Hacker News new | ask | show | jobs
by mehta 4105 days ago
> [...] CJK unification[...] has never been a point of contention in the communities concerned with it.

I am not very familar with the CJK unification project so take my points with a grain of salt.

> more than not opposing CJK unification, I benefit from it greatly.

I think think that is a different point of view. Isn't it? You are seeing your benefit whereas the author is seeing his. Here's an alternative solution: What if the search engine understood what you were searching for and returned results in all the languages? Unification can result in a lot of information loss the same way a photo can be compressed but it comes at the cost of loss in quality.

> so there is(to my eyes at least) no value in fragmenting instances of the same character.
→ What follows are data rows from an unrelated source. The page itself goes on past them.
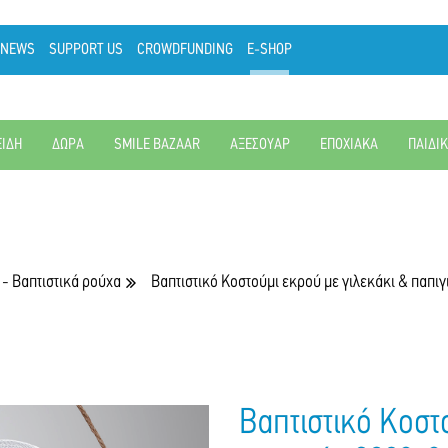
NEWS
SUPPORT US
CROWDFUNDING
E-SHOP
ΕΙΔΗ
ΔΩΡΑ
SMILE BAZAAR
ΑΞΕΣΟΥΑΡ
ΕΠΟΧΙΑΚΑ
ΠΑΙΔΙ
 - Βαπτιστικά ρούχα
Βαπτιστικό Κοστούμι εκρού με γιλεκάκι & παπιγ
Βαπτιστικό Κοστ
But no-one is fragmenting instances of the same character. They _are_ different characters from different languages. To take an example from the article, I am not sure how I feel about combining B and β. You are either ignoring the whole of English speaker population or the greek speaking one. Given that you have complete flexibility to assign a code for both of them, why not do it(responsibly)?

2 comments

No experience in Asian languages, but J is pronounced differently in English and German. Should they have unique characters?
The example characters expressed: 日、中、力 however are written the same way in both Chinese and Japanese from my understanding. (Albeit, I studied Japanese).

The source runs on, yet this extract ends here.